Largest subarray with 0 sum

Problem Description: Given an array having both positive and negative integers. The task is to compute the length of the largest subarray with sum 0.

Input: arr[] = {15, -2, 2, -8, 1, 7, 10, 23}; Output: 5

Explanation: The largest subarray with 0 sum is -2 2 -8 1 7

Brute force :

class Solution{
    public : 
    int maxLen(int arr[], int n){
        int max_len = 0;
        for(int i = 0; i < n; i++){
            int curr_sum = 0;
            for(int j = i; j < n; j++){
                curr_sum += arr[j];
                // if curr_sum is 0, then update max_len
                if(curr_sum == 0){
                    max_len = max(max_len, j - i + 1);
                }
            }
        }
        return max_len;
    }
}

Time complexity : O(n^2)
Space complexity : O(1)

Lets discuss about the optimized approach ->  What we can do is that we can use a hashmap to store the sum and the index of the first occurence of that sum. If we encounter a sum which is already present in the hashmap, then we can update the max_len if the difference between the current index and the index of the first occurence of that sum is greater than the max_len. 


Lets take an example to see how this works : 

arr[] = {15, -2, 2, -8, 1, 7, 10, 23};

sum = 15, index = 0
sum = 13, index = 1
sum = 15, index = 2
sum = 7, index = 3
sum = 8, index = 4
sum = 15, index = 5
sum = 25, index = 6
sum = 48, index = 7

Now, we can see that sum = 15 is repeated at index 5 and index 0. So, we can see that the difference between the current index and the index of the first occurence of that sum is 5 - 0 = 5. So, we can update the max_len to 5. 

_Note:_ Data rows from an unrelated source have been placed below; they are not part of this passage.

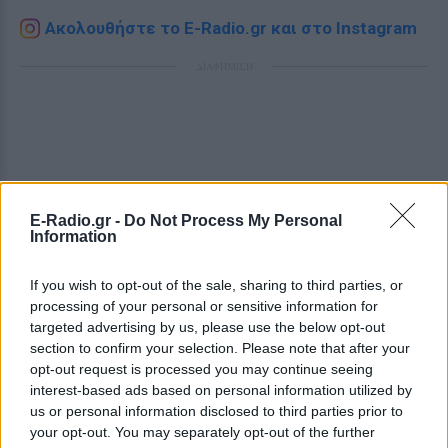
Ακολουθήστε το E-Radio.gr και στο Instagram
ΔΙΑΦΗΜΙΣΗ
E-Radio.gr -
Do Not Process My Personal
Information
If you wish to opt-out of the sale, sharing to third parties, or
processing of your personal or sensitive information for
targeted advertising by us, please use the below opt-out
section to confirm your selection. Please note that after your
opt-out request is processed you may continue seeing
interest-based ads based on personal information utilized by
us or personal information disclosed to third parties prior to
your opt-out. You may separately opt-out of the further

Code for the optimized approach :

    class Solution{
        public : 
        int maxLen(int arr[], int n){
            unordered_map<int, int> mp;
            int sum = 0;
            int max_len = 0;
            for(int i = 0; i < n; i++){
                sum += arr[i];
                if(sum == 0){
                    max_len = i + 1;
                }
                else{
                    if(mp.find(sum) != mp.end()){
                        max_len = max(max_len, i - mp[sum]);
                    }
                    // if sum is not present in the map, then insert it at index i
                    else{
                        mp[sum] = i;
                    }
                }
            }
            return max_len;
        }
    }

Let's dry run the above code :

arr[] = {15, -2, 2, -8, 1, 7, 10, 23}; 




sum = 15, index = 0
mp[15] = 0

sum = 13, index = 1
mp[13] = 1

sum = 15, index = 2
max_len = max(0, 2 - mp[15]) = max(0, 2 - 0) = max(0, 2) = 2

sum = 7, index = 3
mp[7] = 3

sum = 8, index = 4
mp[8] = 4

sum = 15, index = 5
max_len = max(2, 5 - mp[15]) = max(2, 5 - 0) = max(2, 5) = 5

sum = 25, index = 6
mp[25] = 6

sum = 48, index = 7
mp[48] = 7

max_len = 5 

Time complexity : O(n) Space complexity : O(n)